MIT Department of Nuclear Science and Engineering Professor Areg Danagoulian has been selected for the prestigious IEEE/NPSS Radiation Instrumentation Early Career Award. He is cited for “contributions to the field of cargo security and active interrogation, in particular for the development of the Prompt Neutrons from Photofission (PNPF) technique in fissionable material detection.”
Danagoulian’s research focuses on nuclear security, a field that includes active and passive interrogation of commercial cargoes and public areas, with the aim of preventing nuclear terrorism; nuclear nonproliferation; treaty verification; and arms controls.
With senior research scientist Richard Lanza, Danagoulian leads the Monochromatic Radiography Program at MIT, which pursues new methods for achieving low-dose radiography and active interrogation of cargo containers.

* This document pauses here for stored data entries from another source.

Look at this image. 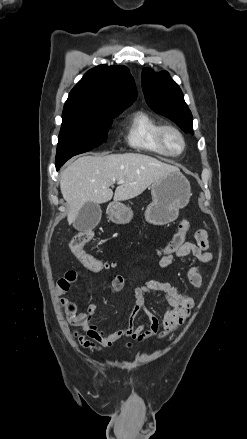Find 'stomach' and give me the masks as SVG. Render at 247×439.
I'll use <instances>...</instances> for the list:
<instances>
[{
  "label": "stomach",
  "instance_id": "1",
  "mask_svg": "<svg viewBox=\"0 0 247 439\" xmlns=\"http://www.w3.org/2000/svg\"><path fill=\"white\" fill-rule=\"evenodd\" d=\"M152 202L145 211V219L154 225H164L178 217L191 197V187L180 172H171L156 180L151 187ZM110 220L116 224H127L133 217L131 208L113 202L107 208Z\"/></svg>",
  "mask_w": 247,
  "mask_h": 439
}]
</instances>
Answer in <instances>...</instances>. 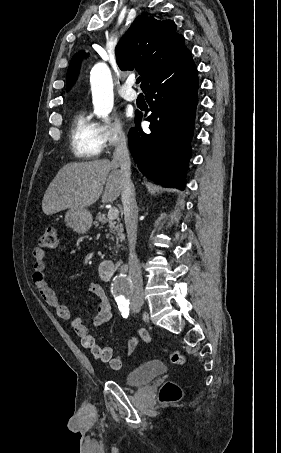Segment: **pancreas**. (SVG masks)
<instances>
[{"label": "pancreas", "mask_w": 281, "mask_h": 453, "mask_svg": "<svg viewBox=\"0 0 281 453\" xmlns=\"http://www.w3.org/2000/svg\"><path fill=\"white\" fill-rule=\"evenodd\" d=\"M99 222L101 224H106L108 222V229L110 233H113L115 237H117V241H124L125 235L123 233V224L120 222V218H116V220H109V218H106L105 214H102V212H97L96 220L94 224H96V227H99ZM111 239H113L111 235Z\"/></svg>", "instance_id": "obj_1"}]
</instances>
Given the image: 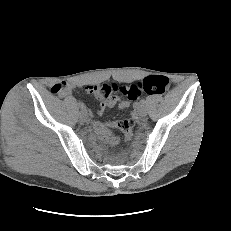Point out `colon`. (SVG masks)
<instances>
[{
  "label": "colon",
  "instance_id": "1",
  "mask_svg": "<svg viewBox=\"0 0 231 231\" xmlns=\"http://www.w3.org/2000/svg\"><path fill=\"white\" fill-rule=\"evenodd\" d=\"M170 87V81L165 76L152 75L144 78L141 81L133 83L131 85H104L102 92L104 97L110 96L114 92H119L130 100H135L143 93L146 94H164ZM66 89L65 84H56L52 87V92L55 94L63 93ZM132 125L133 122L130 119L119 121L117 127L121 130L125 142H129L132 139Z\"/></svg>",
  "mask_w": 231,
  "mask_h": 231
}]
</instances>
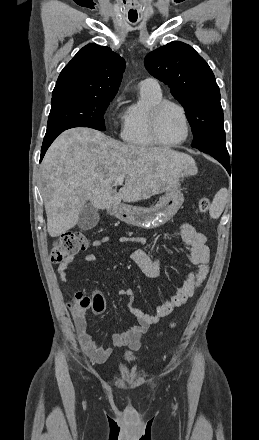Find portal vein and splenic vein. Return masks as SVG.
Instances as JSON below:
<instances>
[{"label": "portal vein and splenic vein", "instance_id": "18ae733b", "mask_svg": "<svg viewBox=\"0 0 259 440\" xmlns=\"http://www.w3.org/2000/svg\"><path fill=\"white\" fill-rule=\"evenodd\" d=\"M124 182V178L123 177H118L115 181V185H122Z\"/></svg>", "mask_w": 259, "mask_h": 440}]
</instances>
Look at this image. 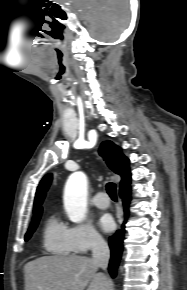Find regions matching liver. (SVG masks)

His group studies various nuclear reactions involving megaelectron-volt gamma rays, as well as advanced radiographic techniques and algorithms for using gamma rays in radiographic applications.
Danagoulian is also involved in the Zero Knowledge Warhead Verification program. The objective of this program is to develop a direct warhead verification protocol that does not reveal secret information about the warhead’s design. The group employs a technique called nuclear resonance fluorescence to create a profile of the composition of nuclear warheads identified for disarmament. The generated profile can then be compared with a profile created by the actual warhead for authentication without revealing information about design. Such a verification technique would enable arms reduction treaties which are much more aggressive than the current ones when it comes to dismantlement of nuclear arsenals.
Funded by the IEEE Nuclear and Plasma Sciences Society, this award is given to a young investigator in recognition of significant and innovative technical contributions to the fields of radiation instrumentation and measurement techniques for ionizing radiation.
The award will be presented at the IEEE/NPSS meeting in San Diego this November.